─── Supplied data
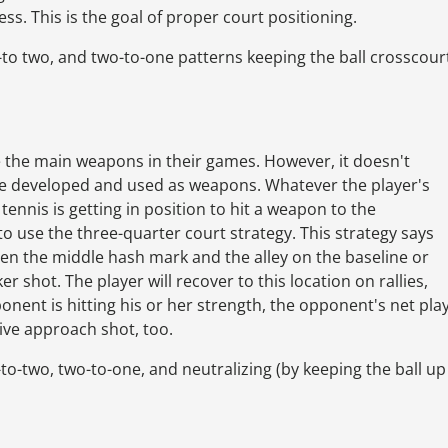
ss. This is the goal of proper court positioning.
to two, and two-to-one patterns keeping the ball crosscour
e the main weapons in their games. However, it doesn't
be developed and used as weapons. Whatever the player's
ennis is getting in position to hit a weapon to the
o use the three-quarter court strategy. This strategy says
een the middle hash mark and the alley on the baseline or
r shot. The player will recover to this location on rallies,
onent is hitting his or her strength, the opponent's net pla
tive approach shot, too.
o-two, two-to-one, and neutralizing (by keeping the ball up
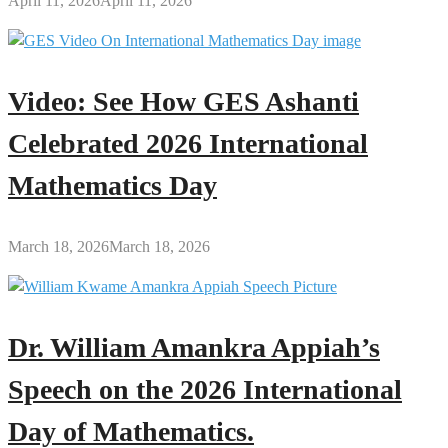
April 11, 2026
April 11, 2026
Video: See How GES Ashanti
Celebrated 2026 International
Mathematics Day
March 18, 2026
March 18, 2026
Dr. William Amankra Appiah’s
Speech on the 2026 International
Day of Mathematics.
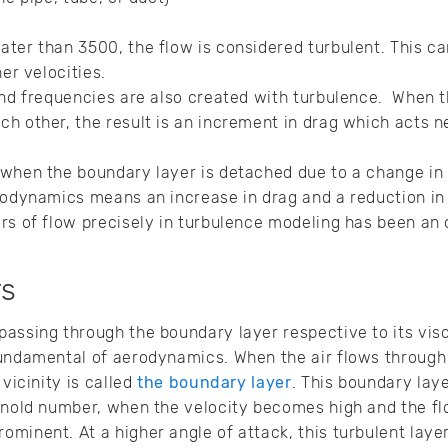
ter than 3500, the flow is considered turbulent. This can
her velocities.
and frequencies are also created with turbulence. When t
h other, the result is an increment in drag which acts n
when the boundary layer is detached due to a change in 
rodynamics means an increase in drag and a reduction in l
rs of flow precisely in turbulence modeling has been an 
rs
assing through the boundary layer respective to its visco
undamental of aerodynamics. When the air flows through th
 vicinity is called
the boundary layer
. This boundary lay
ynold number, when the velocity becomes high and the fl
minent. At a higher angle of attack, this turbulent lay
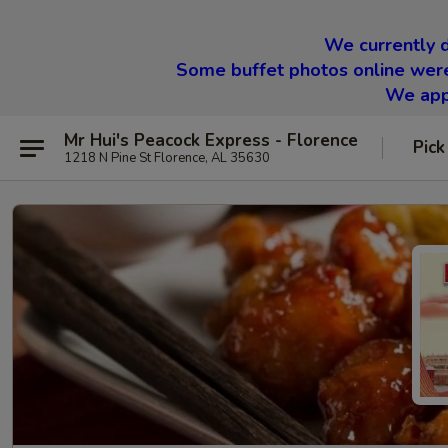
We currently d
Some buffet photos online were
We appr
Mr Hui's Peacock Express - Florence
Pick
1218 N Pine St Florence, AL 35630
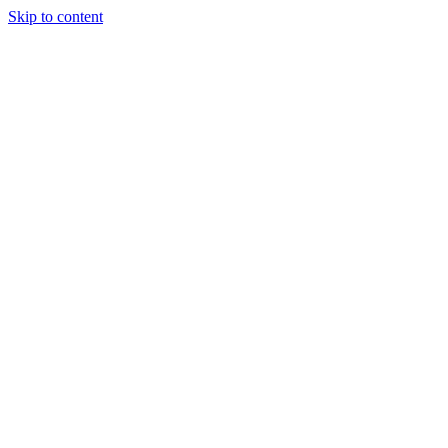
Skip to content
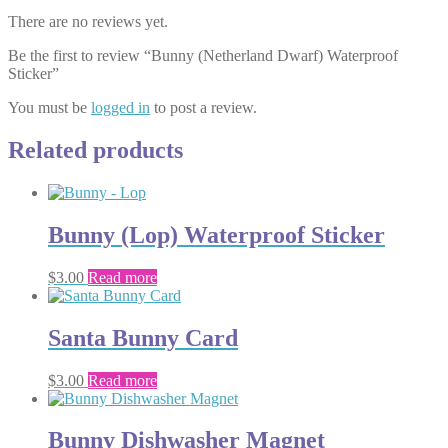
There are no reviews yet.
Be the first to review “Bunny (Netherland Dwarf) Waterproof
Sticker”
You must be
logged in
to post a review.
Related products
Bunny (Lop) Waterproof Sticker
$
3.00
Read more
Santa Bunny Card
$
3.00
Read more
Bunny Dishwasher Magnet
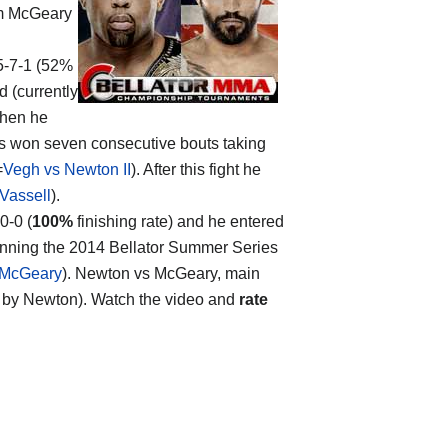
m McGeary
25-7-1 (52%
d (currently
when he
as won seven consecutive bouts taking
=
Vegh vs Newton II
). After this fight he
Vassell
).
0-0 (
100%
finishing rate) and he entered
winning the 2014 Bellator Summer Series
 McGeary
). Newton vs McGeary, main
held by Newton). Watch the video and
rate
──────
→ What is needed: Every line from the one containing "Bunny (Lop) Waterproof Sticker" through the last line of the records is to be reproduced exactly, with pictures left out and nothing else given.

→ Your solution:
Bunny (Lop) Waterproof Sticker
$
3.00
Read more
Santa Bunny Card
$
3.00
Read more
Bunny Dishwasher Magnet
m McGeary
25-7-1 (52%
d (currently
when he
as won seven consecutive bouts taking
=
Vegh vs Newton II
). After this fight he
Vassell
).
0-0 (
100%
finishing rate) and he entered
winning the 2014 Bellator Summer Series
 McGeary
). Newton vs McGeary, main
held by Newton). Watch the video and
rate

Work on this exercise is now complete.